While my question involves Houdini and the Unreal Engine, I don't believe it is a software specific issue so feel free to offer any suggestions if you have done a similar task from another package.
I'm sure many of you have or are artists that design full levels and environments for game content outside of your game engine and in proprietary tools, Maya, Max, etc. Because I'm using Houdini, a lot of the content within my level designs are procedural in which I'm using surface operators (likely to be scripts to do this in Maya or Max) for placing geometry in random (but controlled) locations throughout terrain. All is well in good on the Houdini side of things but the concern is for transferring this content into the Unreal Editor.

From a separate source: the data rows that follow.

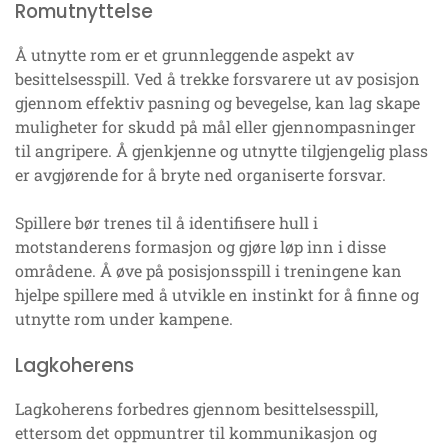
Romutnyttelse
Å utnytte rom er et grunnleggende aspekt av
besittelsesspill. Ved å trekke forsvarere ut av posisjon
gjennom effektiv pasning og bevegelse, kan lag skape
muligheter for skudd på mål eller gjennompasninger
til angripere. Å gjenkjenne og utnytte tilgjengelig plass
er avgjørende for å bryte ned organiserte forsvar.
Spillere bør trenes til å identifisere hull i
motstanderens formasjon og gjøre løp inn i disse
områdene. Å øve på posisjonsspill i treningene kan
hjelpe spillere med å utvikle en instinkt for å finne og
utnytte rom under kampene.
Lagkoherens
Lagkoherens forbedres gjennom besittelsesspill,
ettersom det oppmuntrer til kommunikasjon og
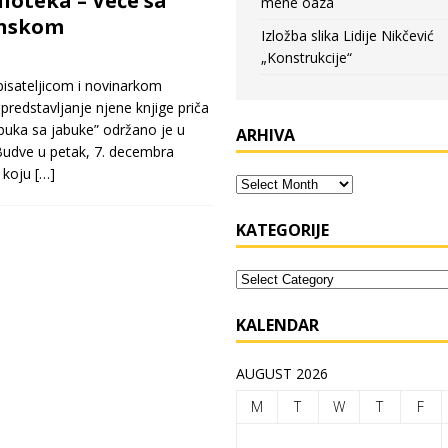
ioteka – Veče sa
mene oaza
inskom
Izložba slika Lidije Nikčević
„Konstrukcije“
sateljicom i novinarkom
predstavljanje njene knjige priča
Jabuka sa jabuke” održano je u
ARHIVA
Budve u petak, 7. decembra
i koju
[…]
KATEGORIJE
KALENDAR
AUGUST 2026
M
T
W
T
F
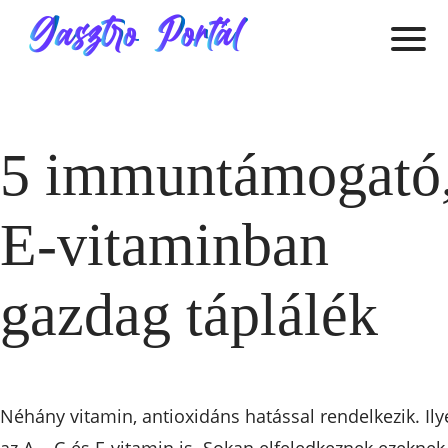
5 immuntámogató
E-vitaminban
gazdag táplálék
Néhány vitamin, antioxidáns hatással rendelkezik. Il
az A -, C-és E-vitamin is. Sokan elfeledkeznek ezeknek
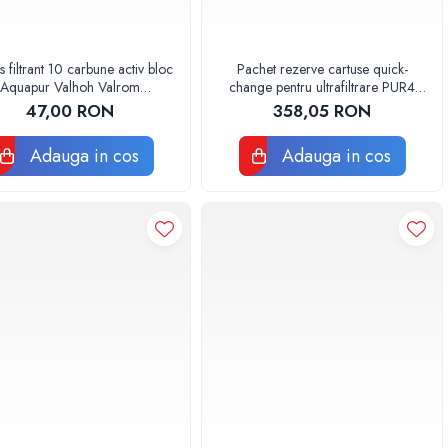
s filtrant 10 carbune activ bloc
Pachet rezerve cartuse quick-
Aquapur Valhoh Valrom
change pentru ultrafiltrare PUR4
AQUA07010410000
Aquapur Valhoh Valrom
47,00 RON
358,05 RON
Adauga in cos
Adauga in cos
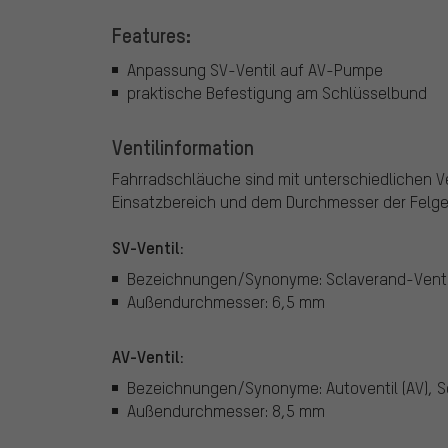
Features:
Anpassung SV-Ventil auf AV-Pumpe
praktische Befestigung am Schlüsselbund
Ventilinformation
Fahrradschläuche sind mit unterschiedlichen Ven
Einsatzbereich und dem Durchmesser der Felg
SV-Ventil:
Bezeichnungen/Synonyme: Sclaverand-Ventil (
Außendurchmesser: 6,5 mm
AV-Ventil:
Bezeichnungen/Synonyme: Autoventil (AV), S
Außendurchmesser: 8,5 mm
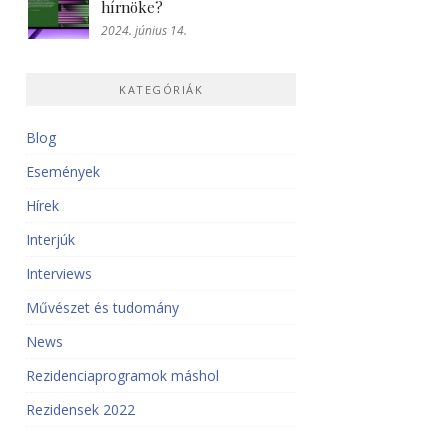
hírnöke?
2024. június 14.
KATEGÓRIÁK
Blog
Események
Hírek
Interjúk
Interviews
Művészet és tudomány
News
Rezidenciaprogramok máshol
Rezidensek 2022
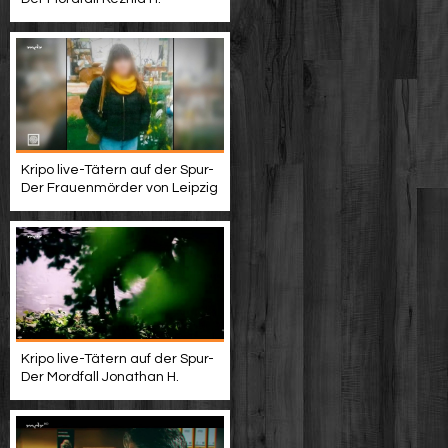
Kripo live-Tätern auf der Spur-
Der Frauenmörder von Leipzig
Kripo live-Tätern auf der Spur-
Der Mordfall Jonathan H.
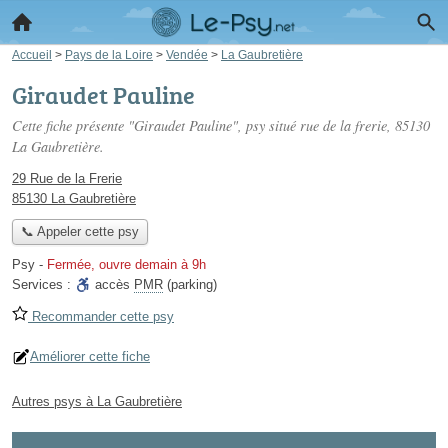
Accueil
>
Pays de la Loire
>
Vendée
>
La Gaubretière
Giraudet Pauline
Cette fiche présente "Giraudet Pauline", psy situé
rue de la frerie
, 85130
La Gaubretière.
29 Rue de la Frerie
85130 La Gaubretière
📞 Appeler cette psy
Psy
-
Fermée, ouvre demain à 9h
Services :
accès
PMR
(parking)
Recommander cette psy
Améliorer cette fiche
Autres psys à La Gaubretière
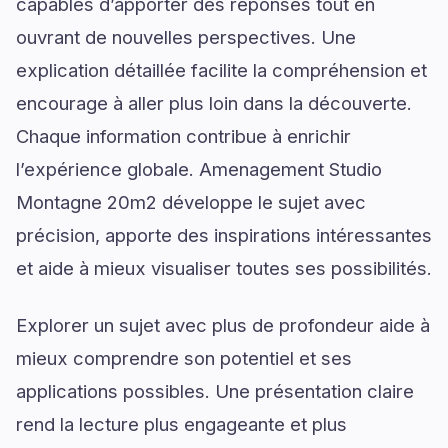
capables d’apporter des réponses tout en
ouvrant de nouvelles perspectives. Une
explication détaillée facilite la compréhension et
encourage à aller plus loin dans la découverte.
Chaque information contribue à enrichir
l’expérience globale. Amenagement Studio
Montagne 20m2 développe le sujet avec
précision, apporte des inspirations intéressantes
et aide à mieux visualiser toutes ses possibilités.
Explorer un sujet avec plus de profondeur aide à
mieux comprendre son potentiel et ses
applications possibles. Une présentation claire
rend la lecture plus engageante et plus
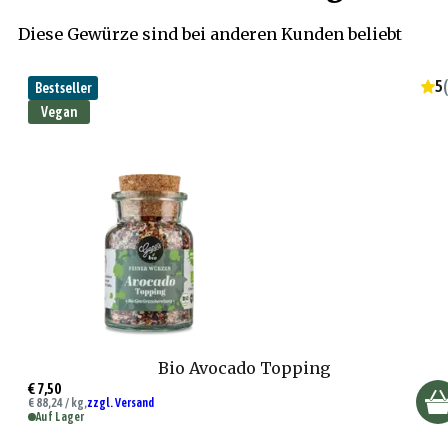
Diese Gewürze sind bei anderen Kunden beliebt
5
(
Bestseller
Vegan
Bio Avocado Topping
€ 7,50
€ 88,24 / kg,
zzgl. Versand
Auf Lager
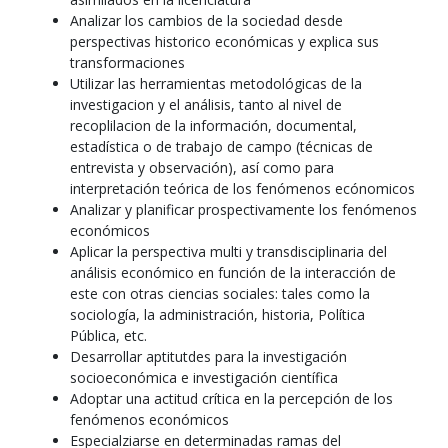
Analizar los cambios de la sociedad desde
perspectivas historico económicas y explica sus
transformaciones
Utilizar las herramientas metodológicas de la
investigacion y el análisis, tanto al nivel de
recoplilacion de la información, documental,
estadística o de trabajo de campo (técnicas de
entrevista y observación), así como para
interpretación teórica de los fenómenos ecónomicos
Analizar y planificar prospectivamente los fenómenos
económicos
Aplicar la perspectiva multi y transdisciplinaria del
análisis económico en función de la interacción de
este con otras ciencias sociales: tales como la
sociología, la administración, historia, Política
Pública, etc.
Desarrollar aptitutdes para la investigación
socioeconómica e investigación científica
Adoptar una actitud crítica en la percepción de los
fenómenos económicos
Especialziarse en determinadas ramas del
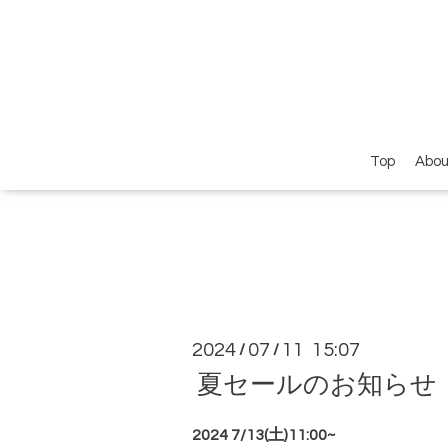
Top
Abou
2024
07
11 15:07
/
/
夏セールのお知らせ
2024 7/13(土)11:00~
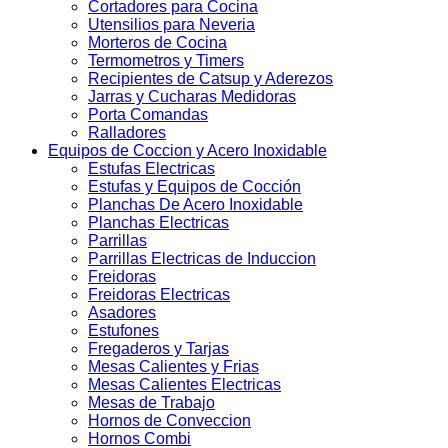
Cortadores para Cocina
Utensilios para Neveria
Morteros de Cocina
Termometros y Timers
Recipientes de Catsup y Aderezos
Jarras y Cucharas Medidoras
Porta Comandas
Ralladores
Equipos de Coccion y Acero Inoxidable
Estufas Electricas
Estufas y Equipos de Cocción
Planchas De Acero Inoxidable
Planchas Electricas
Parrillas
Parrillas Electricas de Induccion
Freidoras
Freidoras Electricas
Asadores
Estufones
Fregaderos y Tarjas
Mesas Calientes y Frias
Mesas Calientes Electricas
Mesas de Trabajo
Hornos de Conveccion
Hornos Combi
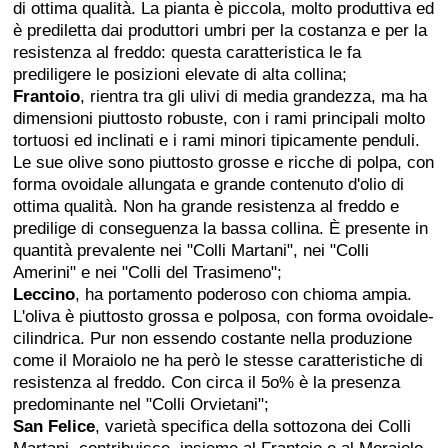
di ottima qualità. La pianta è piccola, molto produttiva ed
è prediletta dai produttori umbri per la costanza e per la
resistenza al freddo: questa caratteristica le fa
prediligere le posizioni elevate di alta collina;
Frantoio
, rientra tra gli ulivi di media grandezza, ma ha
dimensioni piuttosto robuste, con i rami principali molto
tortuosi ed inclinati e i rami minori tipicamente penduli.
Le sue olive sono piuttosto grosse e ricche di polpa, con
forma ovoidale allungata e grande contenuto d'olio di
ottima qualità. Non ha grande resistenza al freddo e
predilige di conseguenza la bassa collina. È presente in
quantità prevalente nei "Colli Martani", nei "Colli
Amerini" e nei "Colli del Trasimeno";
Leccino
, ha portamento poderoso con chioma ampia.
L'oliva è piuttosto grossa e polposa, con forma ovoidale-
cilindrica. Pur non essendo costante nella produzione
come il Moraiolo ne ha però le stesse caratteristiche di
resistenza al freddo. Con circa il 5o% è la presenza
predominante nel "Colli Orvietani";
San Felice
, varietà specifica della sottozona dei Colli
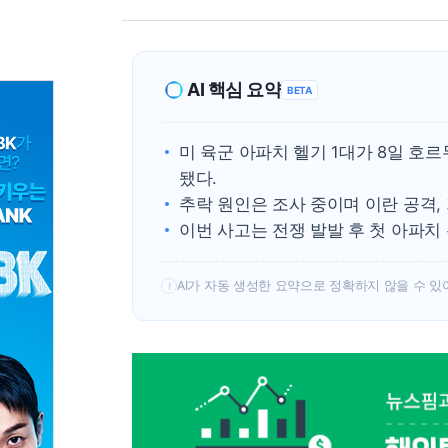
AI 핵심 요약
BETA
미 육군 아파치 헬기 1대가 8일 호
됐다.
추락 원인은 조사 중이며 이란 공격,
이번 사고는 전쟁 발발 후 첫 아파치
AI가 자동 생성한 요약으로 정확하지 않을 수 있
!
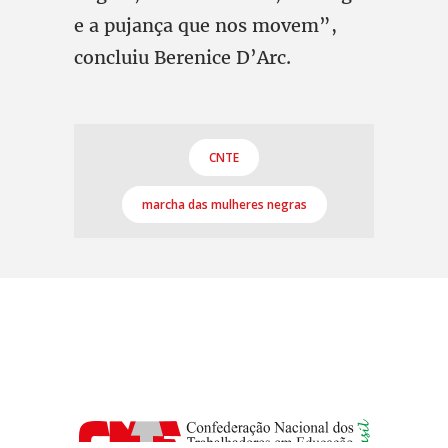
e a pujança que nos movem”,
concluiu Berenice D’Arc.
CNTE
marcha das mulheres negras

Now, the geometry can obviously be separated or a large combined mesh, and I have different levels of detail for those meshes. The problem I'm foreseeing is maintaining world position information from the 3D package to the game editor, particularly if all of the meshes are separate and not imported as one huge combined object. I haven't worked with level streaming too much just yet and I'm assuming this would be a bad solution.
*So in the end, I suppose my question is: 1. Is there a method of storing world position information in an object so it is placed in the correct spot once inside the Unreal Engine?
or 2. Is there a way to import a large object of say, all of my foliage and then separate it once it has been placed in the engine (assuming that because it is combined, the objects will know their position information at least relative to each other).
Any thoughts, comments, solutions, or other forseeable issues are greatly appreciated!
If this is for production I’d encourage you to break the random object out and place them by hand in Unreal (or you can hack a T3D file and import that).
If you’re just playing around you can just bring the whole thing in as a solid geometry.
But you should be able to bring in multiple object from a collada file but I don’t know if that’s true with stock unreal.
The reason for breaking it up is that you’ll have the same static mesh component and just multiple actors placed, which should save you a ton of memory
If you can access item data and write that to file in Houdini then you can
transfer it to Unreal no problem.
Several functions in UnrealEd are text based. For example when you copy a
staticmesh in UEd it will place a chunk of text on the clipboard, which can be
modified, pasted back, stored for later use.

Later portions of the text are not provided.